Non sono proprio sicuro che il giornalismo cambierà - non in meglio - in base al carattere dei soli media. Mi sembra che sia fondamentale l'intenzione, non la tecnologia che la mette in pratica. Invece, ci saranno sempre coloro che sanno scrivere e coloro che sanno leggere. Questi troveranno canali di comunicazione tra di loro, solo che sarà probabilmente fuori dalle correnti principali. E questo è forse un bene.

La Croazia è ad un numero infinito di passi davanti alla Bosnia Erzegovina: come si vede dalla Croazia la disperazione politica bosniaca?

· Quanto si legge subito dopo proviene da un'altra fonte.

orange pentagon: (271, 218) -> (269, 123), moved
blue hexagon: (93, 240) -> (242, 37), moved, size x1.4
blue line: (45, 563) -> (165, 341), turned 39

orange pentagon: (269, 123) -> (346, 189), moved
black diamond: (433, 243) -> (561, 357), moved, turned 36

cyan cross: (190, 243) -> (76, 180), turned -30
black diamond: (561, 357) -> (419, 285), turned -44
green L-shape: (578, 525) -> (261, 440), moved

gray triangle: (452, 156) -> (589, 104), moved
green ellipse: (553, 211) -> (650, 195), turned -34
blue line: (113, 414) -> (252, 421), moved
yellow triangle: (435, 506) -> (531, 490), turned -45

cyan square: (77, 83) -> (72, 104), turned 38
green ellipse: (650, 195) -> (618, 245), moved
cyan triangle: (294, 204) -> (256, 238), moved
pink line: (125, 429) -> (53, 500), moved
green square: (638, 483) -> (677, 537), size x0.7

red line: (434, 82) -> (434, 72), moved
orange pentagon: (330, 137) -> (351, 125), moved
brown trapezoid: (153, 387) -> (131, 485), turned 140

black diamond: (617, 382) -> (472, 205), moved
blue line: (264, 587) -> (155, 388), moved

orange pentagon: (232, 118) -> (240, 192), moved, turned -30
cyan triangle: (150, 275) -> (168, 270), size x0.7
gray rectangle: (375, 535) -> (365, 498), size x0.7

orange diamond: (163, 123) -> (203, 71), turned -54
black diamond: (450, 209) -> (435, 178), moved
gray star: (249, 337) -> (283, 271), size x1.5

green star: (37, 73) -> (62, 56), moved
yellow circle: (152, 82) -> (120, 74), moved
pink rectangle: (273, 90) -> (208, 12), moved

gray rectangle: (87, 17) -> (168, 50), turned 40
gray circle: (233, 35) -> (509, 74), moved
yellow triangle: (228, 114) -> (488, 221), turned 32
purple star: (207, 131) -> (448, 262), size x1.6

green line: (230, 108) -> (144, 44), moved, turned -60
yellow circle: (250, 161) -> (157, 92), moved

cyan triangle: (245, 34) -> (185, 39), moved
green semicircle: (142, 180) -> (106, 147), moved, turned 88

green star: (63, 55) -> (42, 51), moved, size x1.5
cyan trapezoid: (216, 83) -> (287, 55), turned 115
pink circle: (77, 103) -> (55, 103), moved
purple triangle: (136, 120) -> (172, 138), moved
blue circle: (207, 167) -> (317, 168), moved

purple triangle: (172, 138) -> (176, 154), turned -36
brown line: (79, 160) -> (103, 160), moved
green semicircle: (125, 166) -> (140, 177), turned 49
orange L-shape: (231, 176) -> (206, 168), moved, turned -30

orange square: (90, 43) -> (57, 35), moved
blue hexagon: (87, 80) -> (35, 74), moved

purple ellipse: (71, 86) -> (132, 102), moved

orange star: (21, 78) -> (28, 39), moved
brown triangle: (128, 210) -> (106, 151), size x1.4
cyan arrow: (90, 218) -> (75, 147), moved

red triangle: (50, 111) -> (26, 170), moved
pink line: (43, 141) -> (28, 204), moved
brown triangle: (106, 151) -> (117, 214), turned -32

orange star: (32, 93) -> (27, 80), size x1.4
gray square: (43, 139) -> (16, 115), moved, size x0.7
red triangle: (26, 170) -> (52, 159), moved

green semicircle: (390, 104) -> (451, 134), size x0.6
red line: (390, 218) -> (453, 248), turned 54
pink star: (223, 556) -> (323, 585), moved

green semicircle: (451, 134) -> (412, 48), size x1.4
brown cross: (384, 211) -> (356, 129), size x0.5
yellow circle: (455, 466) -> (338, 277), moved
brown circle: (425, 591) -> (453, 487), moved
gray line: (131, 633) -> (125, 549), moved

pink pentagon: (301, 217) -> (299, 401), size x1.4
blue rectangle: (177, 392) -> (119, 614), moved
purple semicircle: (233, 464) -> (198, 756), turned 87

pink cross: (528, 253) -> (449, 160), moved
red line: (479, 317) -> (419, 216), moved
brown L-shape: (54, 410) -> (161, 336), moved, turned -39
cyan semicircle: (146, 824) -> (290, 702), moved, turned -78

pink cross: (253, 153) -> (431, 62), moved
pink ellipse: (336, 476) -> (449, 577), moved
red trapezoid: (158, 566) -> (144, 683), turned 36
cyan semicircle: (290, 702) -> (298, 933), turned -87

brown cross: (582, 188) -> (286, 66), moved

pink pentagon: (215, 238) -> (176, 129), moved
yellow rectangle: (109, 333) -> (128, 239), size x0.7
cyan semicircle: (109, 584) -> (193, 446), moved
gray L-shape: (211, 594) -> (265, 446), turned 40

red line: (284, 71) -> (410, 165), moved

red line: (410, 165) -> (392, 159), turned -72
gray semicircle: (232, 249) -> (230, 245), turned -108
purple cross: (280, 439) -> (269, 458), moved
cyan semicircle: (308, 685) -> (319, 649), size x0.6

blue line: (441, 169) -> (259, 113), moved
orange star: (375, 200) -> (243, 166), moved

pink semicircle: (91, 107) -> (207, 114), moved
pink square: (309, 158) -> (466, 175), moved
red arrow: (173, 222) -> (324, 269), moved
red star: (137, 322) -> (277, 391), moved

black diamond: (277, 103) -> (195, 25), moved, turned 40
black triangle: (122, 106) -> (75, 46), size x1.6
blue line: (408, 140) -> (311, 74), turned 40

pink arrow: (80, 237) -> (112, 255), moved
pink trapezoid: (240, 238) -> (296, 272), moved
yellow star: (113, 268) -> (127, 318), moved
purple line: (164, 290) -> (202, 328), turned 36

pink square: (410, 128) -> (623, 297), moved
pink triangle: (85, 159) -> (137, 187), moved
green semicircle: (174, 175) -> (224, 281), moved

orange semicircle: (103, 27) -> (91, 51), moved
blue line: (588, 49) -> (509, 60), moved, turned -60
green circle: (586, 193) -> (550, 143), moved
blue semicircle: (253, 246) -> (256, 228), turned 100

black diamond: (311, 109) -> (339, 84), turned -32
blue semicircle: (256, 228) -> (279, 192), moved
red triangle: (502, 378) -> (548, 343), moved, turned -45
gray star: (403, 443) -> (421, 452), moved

Non vedo la Croazia di oggi tanto migliore rispetto alla Bosnia Erzegovina. Semplicemente la Croazia usa un trucco di qualità, i suoi cittadini hanno in percentuale una paga un po' più alta. La Croazia coltiva l'illusione della sua importanza e qualità, e questo è proprio l'essenza della politica imperante. Tutto ciò che abbiamo è il marketing al potere, è quindi logico che i media, quelli obbedienti, siano straordinariamente importanti per la politica. Ma quando un dichiarato neofascista tiene un concerto nella piazza principale di Zagabria, e persino con l'organizzazione del governo, allora la Bosnia Erzegovina mi sembra un paese in cui vale la pena immigrare.

Cosa farà ora, di cosa si occuperà e di cosa vivrà Viktor Ivančić e i suoi colleghi del Feral?

Davvero non lo so. Visto che non ho un'età per riqualificarmi, probabilmente sarò condannato a scrivere.